- **Source information**:
* * * * * * *

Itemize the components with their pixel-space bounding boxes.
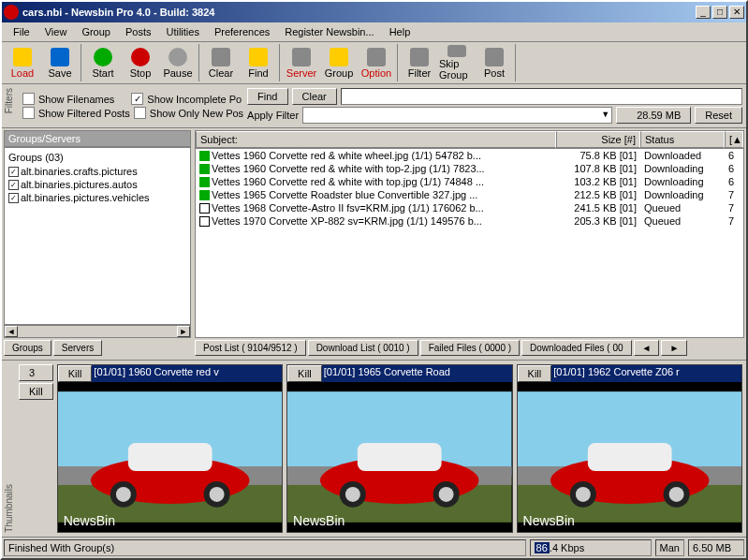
show-only-new-checkbox[interactable]: [134, 107, 146, 119]
thumb-count: 3: [19, 364, 53, 381]
pause-button[interactable]: Pause: [159, 44, 197, 81]
clear-button[interactable]: Clear: [202, 44, 240, 81]
kill-all-button[interactable]: Kill: [19, 383, 53, 400]
mb-button[interactable]: 28.59 MB: [616, 107, 691, 124]
watermark: NewsBin: [64, 513, 115, 528]
clear-button[interactable]: Clear: [292, 88, 337, 105]
group-checkbox[interactable]: ✓: [8, 193, 19, 203]
filter-button[interactable]: Filter: [401, 44, 438, 81]
posts-listview[interactable]: Subject: Size [#] Status [▲ Vettes 1960 …: [195, 130, 744, 338]
apply-filter-label: Apply Filter: [247, 110, 299, 121]
col-last[interactable]: [▲: [725, 131, 743, 148]
thumbnails-panel: Thumbnails 3 Kill Kill[01/01] 1960 Corve…: [2, 360, 746, 537]
menu-group[interactable]: Group: [74, 24, 118, 39]
tab-groups[interactable]: Groups: [4, 340, 51, 356]
post-tab-3[interactable]: Downloaded Files ( 00: [521, 340, 632, 356]
post-tab-0[interactable]: Post List ( 9104/9512 ): [195, 340, 306, 356]
menu-registernewsbin[interactable]: Register Newsbin...: [277, 24, 381, 39]
load-icon: [13, 48, 32, 66]
scroll-right-icon[interactable]: ►: [177, 326, 190, 337]
load-button[interactable]: Load: [4, 44, 41, 81]
col-subject[interactable]: Subject:: [196, 131, 556, 148]
thumbnail-1[interactable]: Kill[01/01] 1965 Corvette RoadNewsBin: [286, 364, 512, 533]
groups-count: Groups (03): [7, 150, 188, 165]
thumb-title: [01/01] 1962 Corvette Z06 r: [551, 365, 741, 382]
maximize-button[interactable]: □: [712, 6, 727, 19]
group-item[interactable]: ✓alt.binaries.crafts.pictures: [7, 165, 188, 178]
status-man: Man: [655, 539, 684, 556]
tab-scroll-right[interactable]: ►: [661, 340, 687, 356]
posts-panel: Subject: Size [#] Status [▲ Vettes 1960 …: [195, 130, 744, 358]
start-icon: [94, 48, 112, 66]
group-checkbox[interactable]: ✓: [8, 180, 19, 190]
option-icon: [367, 48, 386, 66]
table-row[interactable]: Vettes 1960 Corvette red & white wheel.j…: [196, 149, 743, 162]
show-incomplete-checkbox[interactable]: [131, 93, 143, 105]
show-filtered-checkbox[interactable]: [22, 107, 35, 119]
status-icon: [199, 190, 210, 200]
save-button[interactable]: Save: [41, 44, 79, 81]
close-button[interactable]: ✕: [729, 6, 744, 19]
start-button[interactable]: Start: [84, 44, 122, 81]
kill-button[interactable]: Kill: [58, 365, 93, 382]
kill-button[interactable]: Kill: [287, 365, 322, 382]
tab-servers[interactable]: Servers: [53, 340, 102, 356]
status-icon: [199, 164, 210, 174]
app-icon: [4, 5, 19, 20]
kill-button[interactable]: Kill: [518, 365, 552, 382]
find-button[interactable]: Find: [240, 44, 277, 81]
menu-help[interactable]: Help: [382, 24, 418, 39]
scroll-left-icon[interactable]: ◄: [5, 326, 18, 337]
groups-panel: Groups/Servers Groups (03) ✓alt.binaries…: [4, 130, 191, 358]
save-icon: [51, 48, 69, 66]
col-status[interactable]: Status: [640, 131, 725, 148]
show-filenames-checkbox[interactable]: [22, 93, 35, 105]
table-row[interactable]: Vettes 1970 Corvette XP-882 sv=KRM.jpg (…: [196, 214, 743, 228]
show-incomplete-label: Show Incomplete Po: [147, 94, 242, 105]
filters-side-label: Filters: [4, 88, 14, 113]
table-row[interactable]: Vettes 1965 Corvette Roadster blue Conve…: [196, 188, 743, 201]
filter-bar: Filters Show Filenames Show Incomplete P…: [2, 84, 746, 128]
find-button[interactable]: Find: [247, 88, 287, 105]
svg-point-8: [209, 487, 224, 502]
post-tab-2[interactable]: Failed Files ( 0000 ): [420, 340, 520, 356]
col-size[interactable]: Size [#]: [556, 131, 640, 148]
svg-point-17: [439, 487, 454, 502]
filter-icon: [410, 48, 429, 66]
menu-preferences[interactable]: Preferences: [207, 24, 277, 39]
groups-header: Groups/Servers: [4, 130, 191, 147]
minimize-button[interactable]: _: [696, 6, 711, 19]
server-button[interactable]: Server: [283, 44, 320, 81]
menu-file[interactable]: File: [6, 24, 37, 39]
menu-view[interactable]: View: [37, 24, 75, 39]
table-row[interactable]: Vettes 1960 Corvette red & white with to…: [196, 175, 743, 188]
table-row[interactable]: Vettes 1960 Corvette red & white with to…: [196, 162, 743, 175]
post-tabs: Post List ( 9104/9512 )Download List ( 0…: [195, 338, 744, 358]
menu-utilities[interactable]: Utilities: [158, 24, 206, 39]
apply-filter-dropdown[interactable]: [302, 107, 612, 124]
show-only-new-label: Show Only New Pos: [150, 108, 243, 119]
stop-button[interactable]: Stop: [122, 44, 159, 81]
skip-group-button[interactable]: Skip Group: [438, 44, 476, 81]
find-input[interactable]: [341, 88, 742, 105]
server-icon: [292, 48, 311, 66]
thumbnail-2[interactable]: Kill[01/01] 1962 Corvette Z06 rNewsBin: [517, 364, 742, 533]
reset-button[interactable]: Reset: [695, 107, 742, 124]
thumb-image: [58, 382, 282, 532]
post-tab-1[interactable]: Download List ( 0010 ): [308, 340, 418, 356]
group-checkbox[interactable]: ✓: [8, 167, 19, 177]
option-button[interactable]: Option: [358, 44, 395, 81]
group-item[interactable]: ✓alt.binaries.pictures.vehicles: [7, 191, 188, 204]
pause-icon: [169, 48, 187, 66]
group-button[interactable]: Group: [320, 44, 358, 81]
groups-scrollbar[interactable]: ◄ ►: [4, 325, 191, 338]
menu-posts[interactable]: Posts: [118, 24, 159, 39]
tab-scroll-left[interactable]: ◄: [634, 340, 660, 356]
thumbnail-0[interactable]: Kill[01/01] 1960 Corvette red vNewsBin: [57, 364, 283, 533]
table-row[interactable]: Vettes 1968 Corvette-Astro II fsv=KRM.jp…: [196, 201, 743, 214]
thumb-title: [01/01] 1965 Corvette Road: [322, 365, 512, 382]
svg-point-15: [345, 487, 360, 502]
group-item[interactable]: ✓alt.binaries.pictures.autos: [7, 178, 188, 191]
post-icon: [485, 48, 504, 66]
post-button[interactable]: Post: [476, 44, 513, 81]
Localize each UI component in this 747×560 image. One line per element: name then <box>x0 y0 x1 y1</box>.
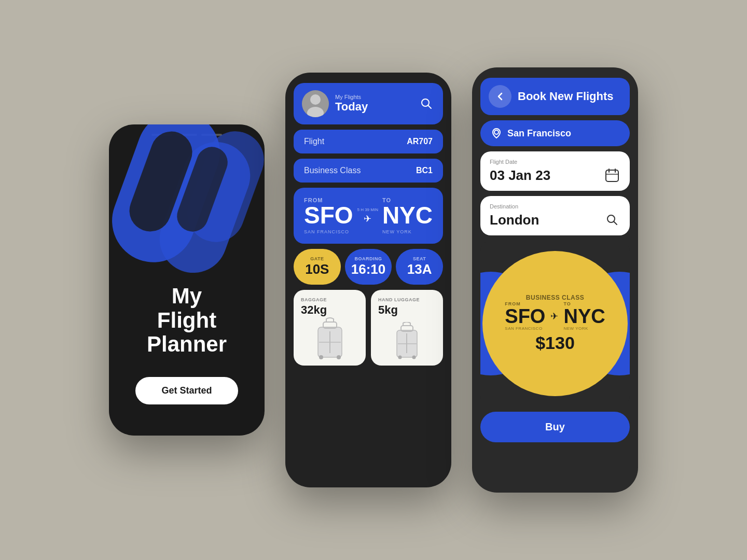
plane-icon: ✈ <box>364 213 371 225</box>
app-title: My Flight Planner <box>147 284 227 356</box>
search-button[interactable] <box>418 95 435 112</box>
gate-boarding-seat-row: GATE 10S BOARDING 16:10 SEAT 13A <box>294 249 443 285</box>
svg-line-23 <box>614 222 617 225</box>
ticket-price: $130 <box>535 333 575 353</box>
destination-card[interactable]: Destination London <box>480 196 630 235</box>
user-avatar <box>302 90 329 117</box>
destination-label: Destination <box>490 203 620 209</box>
class-info-row: Business Class BC1 <box>294 159 443 183</box>
route-card: FROM SFO SAN FRANCISCO 5 H 39 MIN ✈ TO N… <box>294 188 443 244</box>
route-to: TO NYC NEW YORK <box>382 197 433 234</box>
svg-point-10 <box>337 355 341 359</box>
ticket-circle: Business Class FROM SFO SAN FRANCISCO ✈ … <box>482 251 628 396</box>
suitcase-large-icon <box>312 317 348 366</box>
location-icon <box>491 128 502 139</box>
boarding-card: BOARDING 16:10 <box>345 249 392 285</box>
hand-luggage-card: HAND LUGGAGE 5kg <box>371 290 443 366</box>
suitcase-small-icon <box>393 322 421 366</box>
flight-date-value: 03 Jan 23 <box>490 167 550 184</box>
phone-my-flights: My Flights Today Flight AR707 Business C… <box>285 73 451 487</box>
ticket-class: Business Class <box>526 294 584 301</box>
flight-label: Flight <box>304 137 324 146</box>
phone-splash: My Flight Planner Get Started <box>109 124 265 436</box>
svg-point-9 <box>319 355 323 359</box>
location-value: San Francisco <box>507 128 571 139</box>
ticket-to: TO NYC NEW YORK <box>563 301 605 331</box>
buy-button[interactable]: Buy <box>480 412 630 442</box>
route-from: FROM SFO SAN FRANCISCO <box>304 197 353 234</box>
back-button[interactable] <box>489 85 511 108</box>
header-text: My Flights Today <box>335 94 412 114</box>
destination-value: London <box>490 212 539 228</box>
ticket-from: FROM SFO SAN FRANCISCO <box>505 301 545 331</box>
svg-point-15 <box>398 356 402 359</box>
class-value: BC1 <box>416 166 433 175</box>
calendar-icon[interactable] <box>604 167 620 184</box>
book-header: Book New Flights <box>480 78 630 115</box>
flights-sublabel: My Flights <box>335 94 412 100</box>
svg-point-1 <box>310 94 321 105</box>
class-label: Business Class <box>304 166 361 175</box>
route-middle: 5 H 39 MIN ✈ <box>357 207 378 225</box>
luggage-row: BAGGAGE 32kg <box>294 290 443 366</box>
phone-book-flights: Book New Flights San Francisco Flight Da… <box>472 67 638 493</box>
flights-header: My Flights Today <box>294 83 443 124</box>
flights-title: Today <box>335 100 412 114</box>
ticket-plane-icon: ✈ <box>550 311 558 322</box>
svg-point-17 <box>494 130 499 134</box>
svg-line-4 <box>428 105 431 108</box>
gate-card: GATE 10S <box>294 249 341 285</box>
flight-date-label: Flight Date <box>490 159 620 165</box>
book-title: Book New Flights <box>518 90 614 103</box>
flight-value: AR707 <box>407 137 433 146</box>
baggage-card: BAGGAGE 32kg <box>294 290 366 366</box>
seat-card: SEAT 13A <box>396 249 443 285</box>
destination-search-icon[interactable] <box>604 212 620 228</box>
location-row[interactable]: San Francisco <box>480 120 630 146</box>
flight-date-card[interactable]: Flight Date 03 Jan 23 <box>480 151 630 191</box>
ticket-route: FROM SFO SAN FRANCISCO ✈ TO NYC NEW YORK <box>505 301 605 331</box>
svg-rect-18 <box>606 170 618 181</box>
get-started-button[interactable]: Get Started <box>135 377 238 404</box>
ticket-card: Business Class FROM SFO SAN FRANCISCO ✈ … <box>480 241 630 407</box>
svg-point-16 <box>412 356 416 359</box>
flight-info-row: Flight AR707 <box>294 130 443 153</box>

* * * * * * *

- **Work order**:
In the entries above, find each line with the string "London" and copy it.

- **Task response**:
destination-card[interactable]: Destination London <box>480 196 630 235</box>
destination-value: London <box>490 212 539 228</box>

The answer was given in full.